§ Task goal: Type the entries out again exactly as they read, but leave every picture behind.

§ Data provided:
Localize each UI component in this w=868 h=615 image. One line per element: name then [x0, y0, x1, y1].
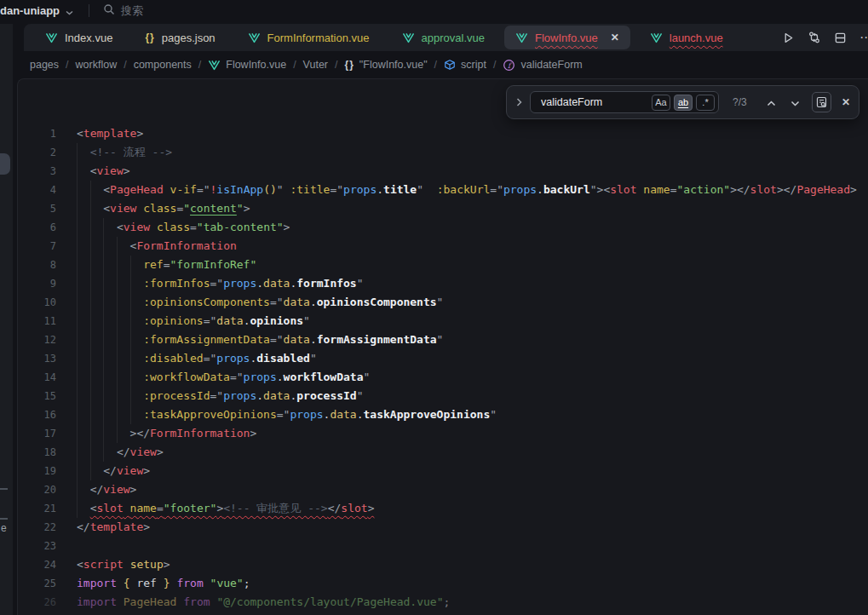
- find-previous-button[interactable]: [767, 95, 776, 110]
- code-line-2[interactable]: 2<!-- 流程 -->: [18, 143, 868, 162]
- code-line-16[interactable]: 16:taskApproveOpinions="props.data.taskA…: [18, 405, 868, 424]
- tab-index-vue[interactable]: Index.vue: [29, 24, 129, 51]
- code-line-12[interactable]: 12:formAssignmentData="data.formAssignme…: [18, 330, 868, 349]
- code-line-5[interactable]: 5<view class="content">: [18, 199, 868, 218]
- token: ;: [444, 595, 451, 608]
- code-line-20[interactable]: 20</view>: [18, 480, 868, 499]
- code-line-18[interactable]: 18</view>: [18, 443, 868, 462]
- search-label: 搜索: [121, 3, 143, 19]
- tab-forminformation-vue[interactable]: FormInformation.vue: [232, 24, 386, 51]
- code-line-7[interactable]: 7<FormInformation: [18, 237, 868, 256]
- breadcrumb-separator: /: [293, 59, 296, 71]
- line-number: 24: [18, 555, 56, 574]
- code-line-10[interactable]: 10:opinionsComponents="data.opinionsComp…: [18, 293, 868, 312]
- breadcrumb-item-flowinfo-vue[interactable]: FlowInfo.vue: [208, 59, 286, 71]
- breadcrumb-item-pages[interactable]: pages: [30, 59, 59, 71]
- code-line-17[interactable]: 17></FormInformation>: [18, 424, 868, 443]
- regex-button[interactable]: .*: [696, 95, 715, 111]
- token: :formAssignmentData: [143, 333, 270, 346]
- split-editor-icon[interactable]: [834, 32, 847, 44]
- indent-guide: [77, 312, 90, 330]
- line-number: 9: [18, 274, 56, 293]
- breadcrumb-item-workflow[interactable]: workflow: [76, 59, 118, 71]
- tab-flowinfo-vue[interactable]: FlowInfo.vue✕: [504, 26, 630, 49]
- tab-launch-vue[interactable]: launch.vue: [634, 24, 739, 51]
- code-line-26[interactable]: 26import PageHead from "@/components/lay…: [18, 593, 868, 612]
- indent-guide: [103, 237, 117, 256]
- expand-replace-icon[interactable]: [516, 95, 522, 110]
- code-line-4[interactable]: 4<PageHead v-if="!isInApp()" :title="pro…: [18, 181, 868, 199]
- run-icon[interactable]: [782, 32, 795, 44]
- code-line-1[interactable]: 1<template>: [18, 124, 868, 143]
- token: ": [437, 333, 444, 346]
- tab-bar: Index.vue{}pages.jsonFormInformation.vue…: [24, 24, 868, 51]
- code-line-25[interactable]: 25import { ref } from "vue";: [18, 574, 868, 593]
- indent-guide: [90, 349, 104, 368]
- code-line-24[interactable]: 24<script setup>: [18, 555, 868, 574]
- git-compare-icon[interactable]: [808, 31, 821, 44]
- breadcrumb-item-validateform[interactable]: fvalidateForm: [503, 59, 582, 72]
- indent-guide: [103, 312, 117, 330]
- more-icon[interactable]: ⋯: [859, 30, 868, 45]
- breadcrumb-separator: /: [124, 59, 126, 71]
- code-line-23[interactable]: 23: [18, 537, 868, 555]
- global-search[interactable]: 搜索: [103, 3, 143, 19]
- code-line-14[interactable]: 14:workflowData="props.workflowData": [18, 368, 868, 387]
- tab-approval-vue[interactable]: approval.vue: [386, 24, 501, 51]
- indent-guide: [90, 405, 104, 424]
- code-area[interactable]: 1<template>2<!-- 流程 -->3<view>4<PageHead…: [18, 124, 868, 612]
- code-line-9[interactable]: 9:formInfos="props.data.formInfos": [18, 274, 868, 293]
- code-line-19[interactable]: 19</view>: [18, 462, 868, 480]
- braces-icon: {}: [145, 32, 154, 43]
- token: .: [256, 389, 263, 402]
- code-line-6[interactable]: 6<view class="tab-content">: [18, 218, 868, 237]
- code-line-15[interactable]: 15:processId="props.data.processId": [18, 387, 868, 405]
- breadcrumb-item-script[interactable]: script: [444, 59, 486, 71]
- token: opinionsComponents: [317, 296, 437, 308]
- token: =: [164, 258, 170, 271]
- breadcrumb-label: "FlowInfo.vue": [359, 59, 428, 71]
- find-close-button[interactable]: ✕: [842, 96, 850, 108]
- code-line-21[interactable]: 21<slot name="footer"><!-- 审批意见 --></slo…: [18, 499, 868, 518]
- token: >: [157, 445, 164, 458]
- token: .: [277, 371, 284, 383]
- token: setup: [130, 558, 164, 571]
- token: =": [210, 389, 223, 402]
- token: view: [117, 464, 143, 477]
- match-case-button[interactable]: Aa: [652, 95, 670, 111]
- indent-guide: [77, 237, 90, 256]
- project-name[interactable]: dan-uniapp: [0, 4, 60, 17]
- indent-guide: [103, 387, 117, 405]
- token: :taskApproveOpinions: [143, 408, 277, 421]
- breadcrumb-item-components[interactable]: components: [134, 59, 192, 71]
- code-line-11[interactable]: 11:opinions="data.opinions": [18, 312, 868, 330]
- editor[interactable]: 1<template>2<!-- 流程 -->3<view>4<PageHead…: [17, 78, 868, 615]
- breadcrumb-item-flowinfo-vue[interactable]: {}"FlowInfo.vue": [345, 59, 428, 71]
- code-line-8[interactable]: 8ref="formInfoRef": [18, 256, 868, 274]
- code-line-13[interactable]: 13:disabled="props.disabled": [18, 349, 868, 368]
- indent-guide: [77, 349, 90, 368]
- indent-guide: [130, 368, 144, 387]
- token: processId: [296, 389, 356, 402]
- indent-guide: [77, 330, 90, 349]
- token: ": [437, 296, 444, 308]
- token: >: [124, 164, 130, 177]
- code-line-3[interactable]: 3<view>: [18, 162, 868, 181]
- sidebar-fragment: [0, 488, 8, 490]
- tab-pages-json[interactable]: {}pages.json: [129, 24, 231, 51]
- whole-word-button[interactable]: ab: [674, 95, 693, 111]
- code-line-22[interactable]: 22</template>: [18, 518, 868, 537]
- find-next-button[interactable]: [790, 95, 800, 110]
- tab-close-icon[interactable]: ✕: [611, 32, 619, 43]
- sidebar-scroll-handle[interactable]: [0, 153, 10, 175]
- token: props: [216, 352, 250, 365]
- search-icon: [103, 3, 115, 18]
- chevron-down-icon[interactable]: [66, 3, 73, 19]
- token: </: [328, 502, 342, 514]
- breadcrumb-item-vuter[interactable]: Vuter: [303, 59, 328, 71]
- find-in-selection-button[interactable]: [812, 92, 831, 112]
- token: .: [377, 183, 383, 196]
- left-rail: e: [0, 24, 13, 615]
- find-input[interactable]: [539, 95, 652, 109]
- indent-guide: [77, 405, 90, 424]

§ Worked solution:
Localize each UI component in this w=868 h=615 image. One line per element: name then [x0, y0, x1, y1].
- find-previous-button[interactable]: [767, 95, 776, 110]
- code-line-2[interactable]: 2<!-- 流程 -->: [18, 143, 868, 162]
- code-line-16[interactable]: 16:taskApproveOpinions="props.data.taskA…: [18, 405, 868, 424]
- tab-index-vue[interactable]: Index.vue: [29, 24, 129, 51]
- code-line-12[interactable]: 12:formAssignmentData="data.formAssignme…: [18, 330, 868, 349]
- code-line-5[interactable]: 5<view class="content">: [18, 199, 868, 218]
- token: ;: [444, 595, 451, 608]
- code-line-20[interactable]: 20</view>: [18, 480, 868, 499]
- code-line-18[interactable]: 18</view>: [18, 443, 868, 462]
- search-label: 搜索: [121, 3, 143, 19]
- tab-forminformation-vue[interactable]: FormInformation.vue: [232, 24, 386, 51]
- code-line-7[interactable]: 7<FormInformation: [18, 237, 868, 256]
- breadcrumb-separator: /: [293, 59, 296, 71]
- line-number: 24: [18, 555, 56, 574]
- code-line-10[interactable]: 10:opinionsComponents="data.opinionsComp…: [18, 293, 868, 312]
- breadcrumb-item-flowinfo-vue[interactable]: FlowInfo.vue: [208, 59, 286, 71]
- breadcrumb-item-pages[interactable]: pages: [30, 59, 59, 71]
- code-line-17[interactable]: 17></FormInformation>: [18, 424, 868, 443]
- regex-button[interactable]: .*: [696, 95, 715, 111]
- token: :formAssignmentData: [143, 333, 270, 346]
- split-editor-icon[interactable]: [834, 32, 847, 44]
- indent-guide: [77, 312, 90, 330]
- line-number: 9: [18, 274, 56, 293]
- breadcrumb-item-workflow[interactable]: workflow: [76, 59, 118, 71]
- tab-flowinfo-vue[interactable]: FlowInfo.vue✕: [504, 26, 630, 49]
- tab-launch-vue[interactable]: launch.vue: [634, 24, 739, 51]
- code-line-26[interactable]: 26import PageHead from "@/components/lay…: [18, 593, 868, 612]
- indent-guide: [103, 237, 117, 256]
- expand-replace-icon[interactable]: [516, 95, 522, 110]
- code-line-4[interactable]: 4<PageHead v-if="!isInApp()" :title="pro…: [18, 181, 868, 199]
- run-icon[interactable]: [782, 32, 795, 44]
- code-line-1[interactable]: 1<template>: [18, 124, 868, 143]
- token: ": [437, 333, 444, 346]
- tab-bar: Index.vue{}pages.jsonFormInformation.vue…: [24, 24, 868, 51]
- code-line-25[interactable]: 25import { ref } from "vue";: [18, 574, 868, 593]
- indent-guide: [90, 349, 104, 368]
- code-line-24[interactable]: 24<script setup>: [18, 555, 868, 574]
- git-compare-icon[interactable]: [808, 31, 821, 44]
- breadcrumb-item-validateform[interactable]: fvalidateForm: [503, 59, 582, 72]
- indent-guide: [103, 312, 117, 330]
- more-icon[interactable]: ⋯: [859, 30, 868, 45]
- breadcrumb-separator: /: [124, 59, 126, 71]
- code-line-23[interactable]: 23: [18, 537, 868, 555]
- global-search[interactable]: 搜索: [103, 3, 143, 19]
- code-line-14[interactable]: 14:workflowData="props.workflowData": [18, 368, 868, 387]
- tab-approval-vue[interactable]: approval.vue: [386, 24, 501, 51]
- indent-guide: [90, 405, 104, 424]
- code-area[interactable]: 1<template>2<!-- 流程 -->3<view>4<PageHead…: [18, 124, 868, 612]
- code-line-9[interactable]: 9:formInfos="props.data.formInfos": [18, 274, 868, 293]
- code-line-19[interactable]: 19</view>: [18, 462, 868, 480]
- braces-icon: {}: [145, 32, 154, 43]
- token: .: [256, 389, 263, 402]
- code-line-6[interactable]: 6<view class="tab-content">: [18, 218, 868, 237]
- code-line-15[interactable]: 15:processId="props.data.processId": [18, 387, 868, 405]
- breadcrumb-item-script[interactable]: script: [444, 59, 486, 71]
- token: opinionsComponents: [317, 296, 437, 308]
- token: =: [164, 258, 170, 271]
- breadcrumb-label: "FlowInfo.vue": [359, 59, 428, 71]
- find-close-button[interactable]: ✕: [842, 96, 850, 108]
- code-line-21[interactable]: 21<slot name="footer"><!-- 审批意见 --></slo…: [18, 499, 868, 518]
- token: >: [157, 445, 164, 458]
- token: .: [277, 371, 284, 383]
- token: setup: [130, 558, 164, 571]
- token: =": [210, 389, 223, 402]
- token: view: [117, 464, 143, 477]
- match-case-button[interactable]: Aa: [652, 95, 670, 111]
- indent-guide: [77, 237, 90, 256]
- project-name[interactable]: dan-uniapp: [0, 4, 60, 17]
- indent-guide: [103, 387, 117, 405]
- token: :taskApproveOpinions: [143, 408, 277, 421]
- breadcrumb-item-components[interactable]: components: [134, 59, 192, 71]
- code-line-11[interactable]: 11:opinions="data.opinions": [18, 312, 868, 330]
- editor[interactable]: 1<template>2<!-- 流程 -->3<view>4<PageHead…: [17, 78, 868, 615]
- breadcrumb-item-flowinfo-vue[interactable]: {}"FlowInfo.vue": [345, 59, 428, 71]
- code-line-8[interactable]: 8ref="formInfoRef": [18, 256, 868, 274]
- code-line-13[interactable]: 13:disabled="props.disabled": [18, 349, 868, 368]
- indent-guide: [77, 349, 90, 368]
- indent-guide: [130, 368, 144, 387]
- token: processId: [296, 389, 356, 402]
- indent-guide: [77, 330, 90, 349]
- token: ": [437, 296, 444, 308]
- token: >: [124, 164, 130, 177]
- code-line-3[interactable]: 3<view>: [18, 162, 868, 181]
- sidebar-fragment: [0, 488, 8, 490]
- tab-pages-json[interactable]: {}pages.json: [129, 24, 231, 51]
- whole-word-button[interactable]: ab: [674, 95, 693, 111]
- code-line-22[interactable]: 22</template>: [18, 518, 868, 537]
- find-next-button[interactable]: [790, 95, 800, 110]
- tab-close-icon[interactable]: ✕: [611, 32, 619, 43]
- sidebar-scroll-handle[interactable]: [0, 153, 10, 175]
- token: props: [216, 352, 250, 365]
- search-icon: [103, 3, 115, 18]
- chevron-down-icon[interactable]: [66, 3, 73, 19]
- token: </: [328, 502, 342, 514]
- breadcrumb-item-vuter[interactable]: Vuter: [303, 59, 328, 71]
- find-in-selection-button[interactable]: [812, 92, 831, 112]
- token: .: [377, 183, 383, 196]
- left-rail: e: [0, 24, 13, 615]
- find-input[interactable]: [539, 95, 652, 109]
- indent-guide: [77, 405, 90, 424]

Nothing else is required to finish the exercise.